3. Der Namen „Schönhengst“


Edmund Sandbach erklärt den Namen Schönhengst in seinem Buch:
„Die Schönhengster Ortsnamen”, Lautlehre, Wortbildungslehre und Etymologie (1922)

Schönhengst iB. č. Šenhengst dial. Šïnhenst.
    Gegründet 1620 (Sommer B.V S. 188).

Es ist dies ursprünglich die Bezeichnung für jene bewaldete Gebirgskette des böhm.-mähr. Höhenzuges, die in ununterbrochener, fast gerader Richtung westlich von Mähr.-Trübau von Norden nach Süden zieht. Diese Gebirgskette hat einigen wenigen Häusern den Namen geliehen, die an jener waldbeschatteten Stelle sich erheben, wo die Verbindungsstraße M.-Trübau — Zwittau den Gebirgskamm überwindet, und insofern ist auch hier der Ort, einige Worte diesem Namen zu widmen.
    | Im großen und ganzen lassen sich alle Erklärungsversuche in zwei Gruppen scheiden. Die eine will -hengst als ‘Gehänge’ erklären, wobei grammatischerseits das -st seinen störenden Einfluß geltend macht, d.h. sie will in Schönhengst ein Nominalkompositum (Adj.+ Subst.) sehen, was sich im Hinblick auf die ältere Form Sintenhengst 1398 (LO. VI 740) als reine Unmöglichkeit herausstellt; die andere sieht darin ein Imperativkompositum (…-Typus), indem sie durchaus berechtigterweise auf eine ganze Schar derartiger Bildungen besonders bei Schönhengster Personennamen verweisen kann (vgl.
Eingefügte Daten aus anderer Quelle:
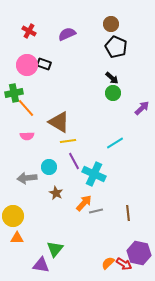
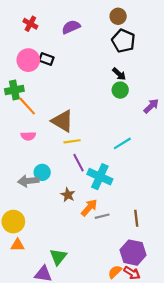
cyan circle: (49, 167) -> (42, 172), moved
brown star: (56, 193) -> (68, 195), moved
purple hexagon: (139, 253) -> (133, 253), moved

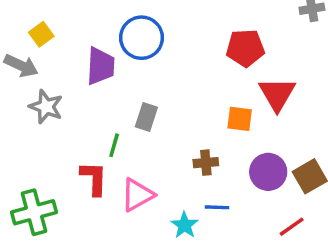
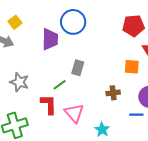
gray star: (46, 107) -> (19, 82), moved
green line: (114, 145) -> (60, 85), turned 40
pink triangle: (137, 195) -> (74, 113), turned -40
blue line: (217, 207) -> (136, 115), moved

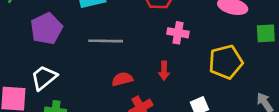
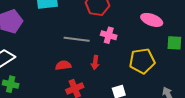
gray line: (106, 41) -> (77, 39), moved

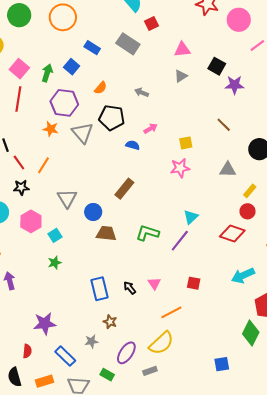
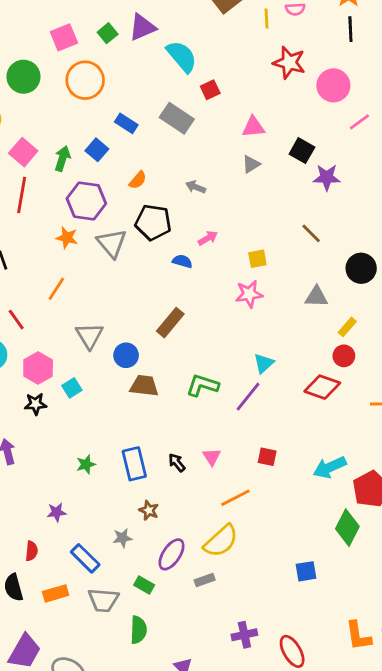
red line: (19, 163) -> (16, 320), moved
black star: (21, 187) -> (36, 404), moved
green star: (55, 263) -> (86, 464), moved
cyan arrow: (243, 275) -> (330, 467), moved
purple star: (45, 324) -> (57, 512), size x0.6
Dr. Moriz Grolig, Personennamen im Schönhengstgau. In CzM. Jg. 1907, S. 53 f.).
   Der zweite Komponent -hengst ist im Laufe der Entwicklung äußerst konservativ gewesen, er bewahrt ja in allen uns aus den verschiedensten Zeitperioden erhaltenen Formen seine einheitliche Lautgestalt (č. -henšt, -hinšt, -hinšt); nicht so der erste, der alle möglichen, nur halbwegs denkbaren Wandlungen durchgemacht hat. So treten Formen auf wie Schindhengst, Schinhengst, Scheidhengst und Schadhengst, č. Šadhengst, Šahinšt, Šadhinšt, Šadhenšt und Šadhyngst. Daß sieh in diesen verschiedenartigen Namensformen eine Unsicherheit in der Bedeutung widerspiegelt, kann jedenfalls als eine durch nichts hinwegzuleugnende Tatsache hingestellt werden.
   Man ist nun an Sintenhengst herangetreten und hat es erklärt als ‘schint-den-hengst’, wobei unter ‘schinden’ das mhd. schinden, von Haus aus schwach biegend, vgl. ahd. ‘scintan Prät. scinta Pt. giscintit’, dann aber auch in die starke Konjugation übergehend ‘Prät. schant Pl. schunden Pt. geschunden’ in der Bedeutung ‘enthäuten, hart mißhandeln’ zu verstehen sei. An und für sich wäre diese Darstellung ganz und gar plausibel. Der Stein des Anstoßes meldet sich erst bei Schadhengst und Schandhengst. Das Prät. schant schien nämlich eine gute und glückliche Basis abgeben zu können, letztere Form als ein Kompositum zu erklären, bestehend aus Prät. + Subst., ohne merkwürdigerweise dabei zu berücksichtigen, daß Schadhengst, das andere der beiden Übel, doch nicht aus der Welt geschafft wurde und noch manchen Arger verursachen konnte. Nicht unerwähnt darf überdies bleiben, daß ein Kompositum Prät. + Subst. dem nüchternen Auge grammatisch recht gewagt und unzuverlässig erscheinen muß, da derartige Bildungen wohl in sehr geringer Anzahl ins Dasein der Sprache eingetreten sind; es wäre aber auch in zweiter Linie ein seltener Fall, daß nämlich gleichzeitig neben einem Imperativkompositum als parallele Bildung ein Kompositum Prät. + Subst. das Licht Welt erblickt haben sollte, selbst dann, wenn der üppig wuchernde Einfluß der Volksetymologie seine Hand im Spiele hätte.
  Nach allen in jeder Hinsicht durchdachten Möglichkeiten wird es einen immer eigentümlich anmuten, daß ein Verbum, das sich seit der ältesten Zeit bis auf unsere Tage vollwertig fortgepflanzt hat und gegenwärtig sowohl in der Schriftsprache als auch in den Dialekten sein. Dasein mühelos behauptet, solche Ummodelungen und Verballhornungen überhaupt hätte erfahren können. Bei einem allseits gebrauchten und allgemein verständlichen Wort können ähnliche Mißbildungen wohl nicht aufkommen.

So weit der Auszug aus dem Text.